Il m'étudiait avec une intensité nouvelle. Ses pupilles de dragon étaient fixées sur moi comme s'il cherchait à déceler un mystère qui lui échappait encore, et cette impuissance allumait une colère sourde au fond de son regard. Sans crier gare, il approcha son visage du mien, son souffle caressant mon oreille dans une proximité aussi sensuelle que terrifiante.
— Abîme céleste... souffla-t-il, sa voix pareille à un venin doucereux. Tu te penses intéressante, n'est-ce pas ? Une énigme cachée. Mais prends garde : j'aime briser ce que je ne comprends pas.
Je retins mon souffle malgré moi. Ce type dégageait une aura de danger palpable. Il était dangereux, je le sentais au plus profond de moi. Il était loin d’être comme les autres, oui, très loin. Mais de quel droit me menaçait-il ?
La menace m'avait donné froid dans le dos, mais je refusai de lui offrir le spectacle de ma soumission. Je plongeai mon regard impénétrable dans le sien, y insufflant toute la force de mon défi.
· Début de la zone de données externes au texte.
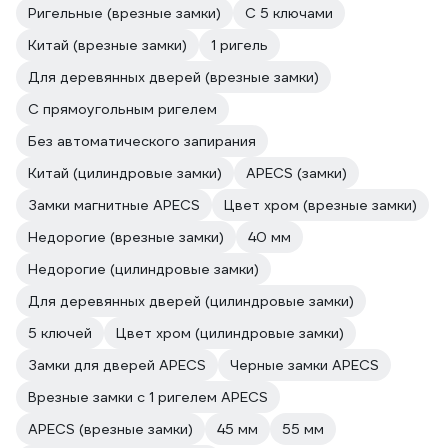
Ригельные (врезные замки)
С 5 ключами
Китай (врезные замки)
1 ригель
Для деревянных дверей (врезные замки)
С прямоугольным ригелем
Без автоматического запирания
Китай (цилиндровые замки)
APECS (замки)
Замки магнитные APECS
Цвет хром (врезные замки)
Недорогие (врезные замки)
40 мм
Недорогие (цилиндровые замки)
Для деревянных дверей (цилиндровые замки)
5 ключей
Цвет хром (цилиндровые замки)
Замки для дверей APECS
Черные замки APECS
Врезные замки с 1 ригелем APECS
APECS (врезные замки)
45 мм
55 мм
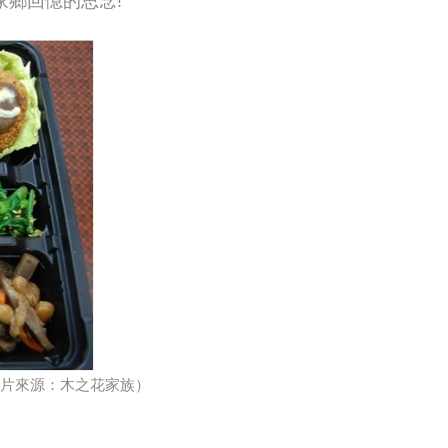
鄉回憶的思念!
片來源：木之花家族）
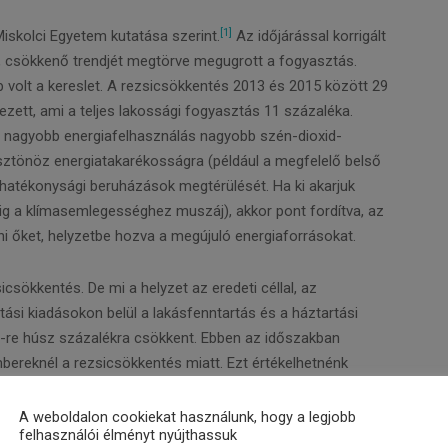
[1]
Miskolci Egyetem kutatása szerint.
Az időjárással korrigált
ő, csökkenő trendjét megtörve megugrott a fogyasztás.
volt a kereslet. A rezsicsökkentés 2013 és 2015 között 29
zett, ami a teljes lakossági fogyasztás 11 százaléka.
a nagyobb energiafelhasználás nagyobb szén-dioxid-
sztönöz energiatakarékosságra (például a megfelelő belső
iahatékonysági beruházások megtérülését. Ha ki akarjuk
dig a klímasemlegességhez muszáj), akkor pont fordítva, az
i őket, helyzetbe hozva a megújuló energiaforrásokat.
sökkentés. De mi a helyzet az eredeti céllal, az
si kiadásokon belül a lakásfenntartás és a háztartási
7-re húsz százalékra csökkent. Ebben az időszakban
bereknél a rezsicsökkentés miatt. Ezt értékelhetnénk
kedés nem célzott, nem jelenik meg benne semmilyen
. Ugyanúgy élvezheti az alacsonyabb energiaárakat az, aki
A weboldalon cookiekat használunk, hogy a legjobb
felhasználói élményt nyújthassuk
 mint egy mélyszegénységben élő. Ráadásul a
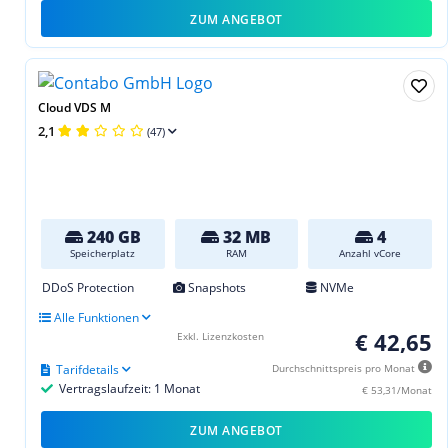
ZUM ANGEBOT
Cloud VDS M
2,1
(47)
240 GB
32 MB
4
Speicherplatz
RAM
Anzahl vCore
DDoS Protection
Snapshots
NVMe
Alle Funktionen
€ 42,65
Exkl. Lizenzkosten
Tarifdetails
Durchschnittspreis pro Monat
Vertragslaufzeit: 1 Monat
€ 53,31/Monat
ZUM ANGEBOT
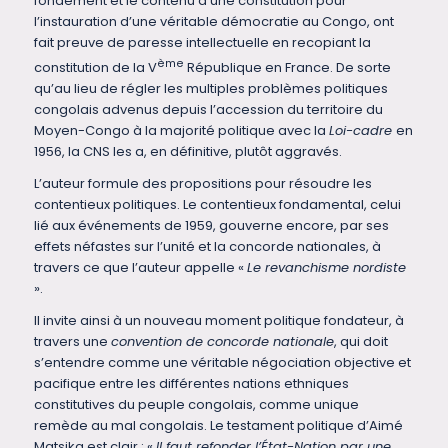
fondement et le contenu d’une constitution pour
l’instauration d’une véritable démocratie au Congo, ont
fait preuve de paresse intellectuelle en recopiant la
ème
constitution de la V
République en France. De sorte
qu’au lieu de régler les multiples problèmes politiques
congolais advenus depuis l’accession du territoire du
Moyen-Congo à la majorité politique avec la
Loi-cadre
en
1956, la CNS les a, en définitive, plutôt aggravés.
L’auteur formule des propositions pour résoudre les
contentieux politiques. Le contentieux fondamental, celui
lié aux événements de 1959, gouverne encore, par ses
effets néfastes sur l’unité et la concorde nationales, à
travers ce que l’auteur appelle «
Le revanchisme nordiste
».
Il invite ainsi à un nouveau moment politique fondateur, à
travers une
convention de concorde nationale
, qui doit
s’entendre comme une véritable négociation objective et
pacifique entre les différentes nations ethniques
constitutives du peuple congolais, comme unique
remède au mal congolais. Le testament politique d’Aimé
Matsika est clair : «
Il faut refonder l’État-Nation par une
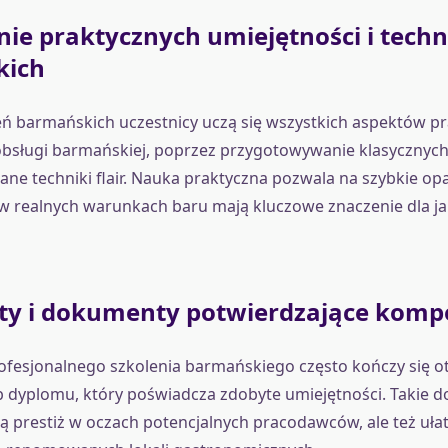
ie praktycznych umiejętności i techn
kich
ń barmańskich uczestnicy uczą się wszystkich aspektów p
obsługi barmańskiej, poprzez przygotowywanie klasycznych
e techniki flair. Nauka praktyczna pozwala na szybkie o
w realnych warunkach baru mają kluczowe znaczenie dla ja
aty i dokumenty potwierdzające komp
ofesjonalnego szkolenia barmańskiego często kończy się 
 dyplomu, który poświadcza zdobyte umiejętności. Takie 
ją prestiż w oczach potencjalnych pracodawców, ale też uła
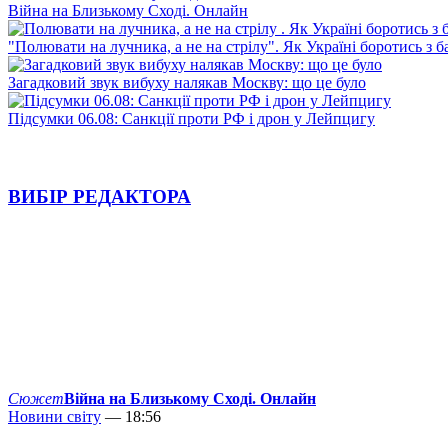
Війна на Близькому Сході. Онлайн
"Полювати на лучника, а не на стрілу". Як Україні боротись з 
Загадковий звук вибуху налякав Москву: що це було
Підсумки 06.08: Санкції проти РФ і дрон у Лейпцигу
ВИБІР РЕДАКТОРА
Сюжет
Війна на Близькому Сході. Онлайн
Новини світу
— 18:56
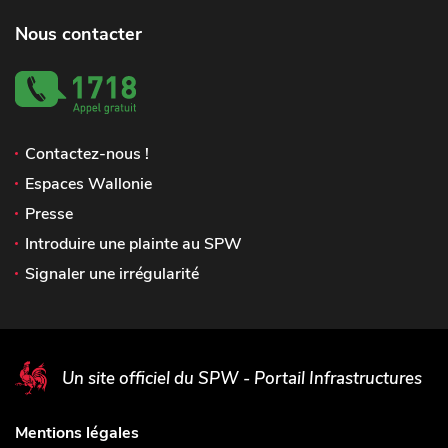
Nous contacter
Contactez-nous !
Espaces Wallonie
Presse
Introduire une plainte au SPW
Signaler une irrégularité
Un site officiel du SPW - Portail Infrastructures
Mentions légales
Réduisant à mon tour la distance qui nous séparait, je laissai mes mots glisser entre nous avec une douceur venimeuse :
— Tu penses pouvoir m'atteindre avec tes tactiques de terreur ? Je suis si fragile, tu sais... C'est un jeu dangereux auquel tu joues, et tu pourrais bien y perdre tes certitudes.
Il me fixa avec ce même regard insondable, mais qu'est-ce que cela signifiait ? Ce garçon était vraiment, vraiment étrange. Puis, dans un murmure à peine perceptible, il prononça :
— Le souvenir d'un cœur brisé, ce sont les miettes de son cœur en main. La confiance est un trompeur qui joue avec ton cœur avant de le briser en mille morceaux. Le désespoir a un courant d'air... et ce vent s'appelle la folie.
Puis il tourna les talons et disparut dans la mêlée des élèves. Je relâchai enfin mon souffle. Qu’est-ce que cela voulait dire ? Pourquoi disait-il cela ? Pourquoi agissait-il ainsi ? C’était quoi, son problème ?
Avec cette histoire du fou aux yeux vert jade, je crois que je vais arrêter de faire des doigts d'honneur au premier inconnu venu. J'ai dû appuyer par erreur sur le bouton "psychopathe" dans sa tête.